Dataset content =
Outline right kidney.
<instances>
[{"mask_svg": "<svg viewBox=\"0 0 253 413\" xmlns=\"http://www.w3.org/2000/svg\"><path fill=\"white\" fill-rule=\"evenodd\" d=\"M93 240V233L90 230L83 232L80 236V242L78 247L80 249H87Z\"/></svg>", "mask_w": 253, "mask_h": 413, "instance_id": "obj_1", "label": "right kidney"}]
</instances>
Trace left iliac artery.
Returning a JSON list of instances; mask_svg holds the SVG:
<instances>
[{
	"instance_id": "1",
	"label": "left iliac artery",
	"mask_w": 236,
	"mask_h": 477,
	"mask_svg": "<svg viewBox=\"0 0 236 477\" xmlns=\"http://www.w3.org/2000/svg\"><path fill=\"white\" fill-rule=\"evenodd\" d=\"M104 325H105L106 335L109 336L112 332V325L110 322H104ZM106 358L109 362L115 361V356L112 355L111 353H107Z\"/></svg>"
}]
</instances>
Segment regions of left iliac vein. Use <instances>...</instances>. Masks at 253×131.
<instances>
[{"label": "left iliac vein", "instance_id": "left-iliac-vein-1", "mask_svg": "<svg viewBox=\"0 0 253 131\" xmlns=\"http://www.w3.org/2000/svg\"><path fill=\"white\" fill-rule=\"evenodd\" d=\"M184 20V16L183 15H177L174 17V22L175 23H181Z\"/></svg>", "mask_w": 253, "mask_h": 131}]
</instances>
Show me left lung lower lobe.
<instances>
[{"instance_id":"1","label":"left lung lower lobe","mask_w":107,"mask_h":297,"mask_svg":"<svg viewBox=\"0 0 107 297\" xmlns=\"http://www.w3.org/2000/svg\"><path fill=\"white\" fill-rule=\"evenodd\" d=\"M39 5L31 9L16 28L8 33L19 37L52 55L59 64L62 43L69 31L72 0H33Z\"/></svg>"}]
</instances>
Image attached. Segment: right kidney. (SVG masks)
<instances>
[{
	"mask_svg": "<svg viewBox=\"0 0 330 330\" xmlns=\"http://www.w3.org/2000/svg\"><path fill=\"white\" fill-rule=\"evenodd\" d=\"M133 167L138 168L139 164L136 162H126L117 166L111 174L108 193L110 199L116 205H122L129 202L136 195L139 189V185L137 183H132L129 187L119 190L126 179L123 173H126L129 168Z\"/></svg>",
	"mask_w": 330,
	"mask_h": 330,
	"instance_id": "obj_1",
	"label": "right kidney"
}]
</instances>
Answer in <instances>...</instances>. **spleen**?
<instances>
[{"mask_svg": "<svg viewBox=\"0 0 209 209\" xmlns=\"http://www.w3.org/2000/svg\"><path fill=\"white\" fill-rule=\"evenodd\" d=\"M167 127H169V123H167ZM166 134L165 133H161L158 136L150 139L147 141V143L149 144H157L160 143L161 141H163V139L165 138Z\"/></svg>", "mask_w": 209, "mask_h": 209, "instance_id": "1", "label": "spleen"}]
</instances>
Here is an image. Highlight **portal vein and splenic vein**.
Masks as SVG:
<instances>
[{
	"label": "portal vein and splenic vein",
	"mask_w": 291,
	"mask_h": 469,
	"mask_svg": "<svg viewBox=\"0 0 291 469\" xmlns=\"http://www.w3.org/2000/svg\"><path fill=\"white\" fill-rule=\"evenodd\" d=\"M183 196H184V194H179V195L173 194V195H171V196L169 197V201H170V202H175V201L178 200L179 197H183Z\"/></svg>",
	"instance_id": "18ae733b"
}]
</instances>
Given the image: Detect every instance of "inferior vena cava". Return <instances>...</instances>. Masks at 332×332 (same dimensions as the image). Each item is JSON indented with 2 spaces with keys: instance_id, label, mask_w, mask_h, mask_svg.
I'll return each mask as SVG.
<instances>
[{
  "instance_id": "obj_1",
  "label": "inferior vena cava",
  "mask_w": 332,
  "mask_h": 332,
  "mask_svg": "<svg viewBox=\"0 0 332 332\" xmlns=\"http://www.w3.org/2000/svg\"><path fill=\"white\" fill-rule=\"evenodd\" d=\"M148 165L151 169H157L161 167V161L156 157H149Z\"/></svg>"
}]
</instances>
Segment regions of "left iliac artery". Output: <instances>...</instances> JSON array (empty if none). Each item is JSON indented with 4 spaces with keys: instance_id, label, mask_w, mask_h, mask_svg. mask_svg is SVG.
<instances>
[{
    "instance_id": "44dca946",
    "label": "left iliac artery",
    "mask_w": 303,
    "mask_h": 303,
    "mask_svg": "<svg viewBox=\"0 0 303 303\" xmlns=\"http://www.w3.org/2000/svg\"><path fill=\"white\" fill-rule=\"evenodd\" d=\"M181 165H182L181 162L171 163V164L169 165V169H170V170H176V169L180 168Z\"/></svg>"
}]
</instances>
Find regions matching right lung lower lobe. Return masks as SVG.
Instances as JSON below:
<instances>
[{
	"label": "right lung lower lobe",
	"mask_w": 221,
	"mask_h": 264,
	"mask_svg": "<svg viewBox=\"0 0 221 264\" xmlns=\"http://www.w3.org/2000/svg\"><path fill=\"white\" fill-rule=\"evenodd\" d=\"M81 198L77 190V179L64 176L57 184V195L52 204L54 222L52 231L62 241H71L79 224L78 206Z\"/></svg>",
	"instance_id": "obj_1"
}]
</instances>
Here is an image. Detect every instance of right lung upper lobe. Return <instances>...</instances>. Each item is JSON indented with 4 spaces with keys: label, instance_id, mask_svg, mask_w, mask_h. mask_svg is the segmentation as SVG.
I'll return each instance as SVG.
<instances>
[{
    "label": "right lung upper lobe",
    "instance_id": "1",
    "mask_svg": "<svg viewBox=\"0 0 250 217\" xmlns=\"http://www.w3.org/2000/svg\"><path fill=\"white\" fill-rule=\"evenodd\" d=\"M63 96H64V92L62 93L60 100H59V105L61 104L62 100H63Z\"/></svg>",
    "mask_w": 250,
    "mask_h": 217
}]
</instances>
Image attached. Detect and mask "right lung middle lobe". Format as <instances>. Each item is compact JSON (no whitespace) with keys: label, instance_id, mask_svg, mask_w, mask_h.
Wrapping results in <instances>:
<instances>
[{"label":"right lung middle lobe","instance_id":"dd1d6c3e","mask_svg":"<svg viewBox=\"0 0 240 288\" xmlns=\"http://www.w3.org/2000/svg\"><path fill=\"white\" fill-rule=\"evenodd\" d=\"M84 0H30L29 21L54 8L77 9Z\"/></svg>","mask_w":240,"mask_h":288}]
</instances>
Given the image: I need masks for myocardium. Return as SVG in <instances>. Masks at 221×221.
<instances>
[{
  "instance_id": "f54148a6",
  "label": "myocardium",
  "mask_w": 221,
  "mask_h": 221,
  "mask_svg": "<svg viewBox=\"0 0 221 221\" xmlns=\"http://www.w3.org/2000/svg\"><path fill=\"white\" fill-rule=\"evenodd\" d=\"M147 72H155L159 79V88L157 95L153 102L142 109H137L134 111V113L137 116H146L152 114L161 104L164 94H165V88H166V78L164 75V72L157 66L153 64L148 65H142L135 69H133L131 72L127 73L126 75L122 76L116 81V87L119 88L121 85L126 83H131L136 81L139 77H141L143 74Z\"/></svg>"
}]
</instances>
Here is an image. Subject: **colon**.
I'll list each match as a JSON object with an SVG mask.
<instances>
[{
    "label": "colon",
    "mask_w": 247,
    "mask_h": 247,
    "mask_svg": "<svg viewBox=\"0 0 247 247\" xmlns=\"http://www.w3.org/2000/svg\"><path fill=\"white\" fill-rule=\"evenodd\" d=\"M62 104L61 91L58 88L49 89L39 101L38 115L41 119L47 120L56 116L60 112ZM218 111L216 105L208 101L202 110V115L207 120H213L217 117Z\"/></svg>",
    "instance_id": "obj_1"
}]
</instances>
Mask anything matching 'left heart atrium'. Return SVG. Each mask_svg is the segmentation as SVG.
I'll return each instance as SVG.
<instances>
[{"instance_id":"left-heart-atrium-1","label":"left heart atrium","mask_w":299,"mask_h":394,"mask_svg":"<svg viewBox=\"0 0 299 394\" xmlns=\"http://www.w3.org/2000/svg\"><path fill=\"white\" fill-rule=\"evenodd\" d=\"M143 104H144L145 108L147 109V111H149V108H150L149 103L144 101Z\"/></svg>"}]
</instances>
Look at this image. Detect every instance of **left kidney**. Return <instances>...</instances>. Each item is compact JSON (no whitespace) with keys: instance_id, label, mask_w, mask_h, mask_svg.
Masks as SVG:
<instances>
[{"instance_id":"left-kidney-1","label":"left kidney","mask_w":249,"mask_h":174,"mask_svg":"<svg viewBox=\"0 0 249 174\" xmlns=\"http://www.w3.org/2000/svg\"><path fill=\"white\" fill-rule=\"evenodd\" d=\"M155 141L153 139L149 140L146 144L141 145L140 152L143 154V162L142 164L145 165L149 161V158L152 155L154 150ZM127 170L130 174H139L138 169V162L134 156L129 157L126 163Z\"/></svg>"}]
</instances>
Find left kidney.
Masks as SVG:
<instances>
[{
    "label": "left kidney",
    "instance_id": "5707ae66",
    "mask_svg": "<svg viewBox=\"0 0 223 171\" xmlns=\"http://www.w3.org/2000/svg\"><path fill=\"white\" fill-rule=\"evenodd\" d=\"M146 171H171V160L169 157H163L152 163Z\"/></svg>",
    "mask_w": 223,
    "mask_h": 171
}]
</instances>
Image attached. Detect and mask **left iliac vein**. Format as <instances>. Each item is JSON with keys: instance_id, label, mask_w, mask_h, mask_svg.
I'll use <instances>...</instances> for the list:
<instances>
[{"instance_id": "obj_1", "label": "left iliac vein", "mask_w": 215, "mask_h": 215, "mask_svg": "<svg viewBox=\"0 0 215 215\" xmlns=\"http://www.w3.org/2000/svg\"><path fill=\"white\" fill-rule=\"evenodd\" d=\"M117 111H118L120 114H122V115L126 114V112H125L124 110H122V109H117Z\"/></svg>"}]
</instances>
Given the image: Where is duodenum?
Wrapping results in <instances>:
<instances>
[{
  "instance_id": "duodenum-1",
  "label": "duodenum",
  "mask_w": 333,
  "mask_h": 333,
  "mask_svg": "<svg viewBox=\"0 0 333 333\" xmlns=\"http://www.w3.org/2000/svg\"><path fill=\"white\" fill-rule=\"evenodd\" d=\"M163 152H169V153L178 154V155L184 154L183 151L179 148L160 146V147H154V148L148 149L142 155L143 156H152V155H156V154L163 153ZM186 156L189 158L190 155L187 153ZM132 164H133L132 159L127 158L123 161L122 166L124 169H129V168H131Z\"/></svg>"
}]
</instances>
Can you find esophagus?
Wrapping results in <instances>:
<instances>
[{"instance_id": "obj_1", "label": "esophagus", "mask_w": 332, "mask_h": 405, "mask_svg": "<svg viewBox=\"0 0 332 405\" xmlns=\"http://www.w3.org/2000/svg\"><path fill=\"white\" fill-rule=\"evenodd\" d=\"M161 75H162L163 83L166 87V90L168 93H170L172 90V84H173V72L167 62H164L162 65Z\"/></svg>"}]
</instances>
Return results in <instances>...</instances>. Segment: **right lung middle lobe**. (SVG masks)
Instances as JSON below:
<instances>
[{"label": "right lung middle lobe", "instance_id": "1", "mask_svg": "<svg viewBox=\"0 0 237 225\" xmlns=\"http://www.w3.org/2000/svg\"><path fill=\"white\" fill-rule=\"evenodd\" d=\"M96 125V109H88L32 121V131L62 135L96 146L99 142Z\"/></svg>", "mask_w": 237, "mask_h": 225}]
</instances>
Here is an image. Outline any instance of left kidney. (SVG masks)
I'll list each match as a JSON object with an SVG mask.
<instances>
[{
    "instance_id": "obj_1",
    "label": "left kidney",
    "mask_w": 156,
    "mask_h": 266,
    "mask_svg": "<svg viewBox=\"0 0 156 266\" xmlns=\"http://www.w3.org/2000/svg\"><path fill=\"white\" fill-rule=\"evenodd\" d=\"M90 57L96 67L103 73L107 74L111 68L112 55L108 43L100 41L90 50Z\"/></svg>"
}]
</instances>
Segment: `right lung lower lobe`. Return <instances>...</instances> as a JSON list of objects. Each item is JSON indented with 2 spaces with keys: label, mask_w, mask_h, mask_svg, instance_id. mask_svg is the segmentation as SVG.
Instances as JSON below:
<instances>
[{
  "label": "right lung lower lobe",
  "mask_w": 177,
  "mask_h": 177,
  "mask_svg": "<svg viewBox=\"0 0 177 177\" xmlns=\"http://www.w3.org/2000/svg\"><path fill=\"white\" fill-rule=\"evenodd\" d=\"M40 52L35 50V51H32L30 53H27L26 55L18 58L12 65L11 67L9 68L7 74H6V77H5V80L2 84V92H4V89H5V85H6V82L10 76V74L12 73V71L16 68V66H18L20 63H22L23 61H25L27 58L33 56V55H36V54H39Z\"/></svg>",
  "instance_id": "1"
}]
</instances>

Task item =
Return only and exactly the lines from the one that contains "instance_id. mask_svg is the segmentation as SVG." through the final line of the material above.

Result of this task =
Segment: `right lung lower lobe`. Return <instances>...</instances> as a JSON list of objects. Each item is JSON indented with 2 spaces with keys: label, mask_w, mask_h, mask_svg, instance_id. mask_svg is the segmentation as SVG.
Instances as JSON below:
<instances>
[{
  "label": "right lung lower lobe",
  "mask_w": 177,
  "mask_h": 177,
  "mask_svg": "<svg viewBox=\"0 0 177 177\" xmlns=\"http://www.w3.org/2000/svg\"><path fill=\"white\" fill-rule=\"evenodd\" d=\"M40 52L35 50V51H32L30 53H27L26 55L18 58L12 65L11 67L9 68L7 74H6V77H5V80L2 84V92H4V89H5V85H6V82L10 76V74L12 73V71L16 68V66H18L20 63H22L23 61H25L27 58L33 56V55H36V54H39Z\"/></svg>",
  "instance_id": "1"
}]
</instances>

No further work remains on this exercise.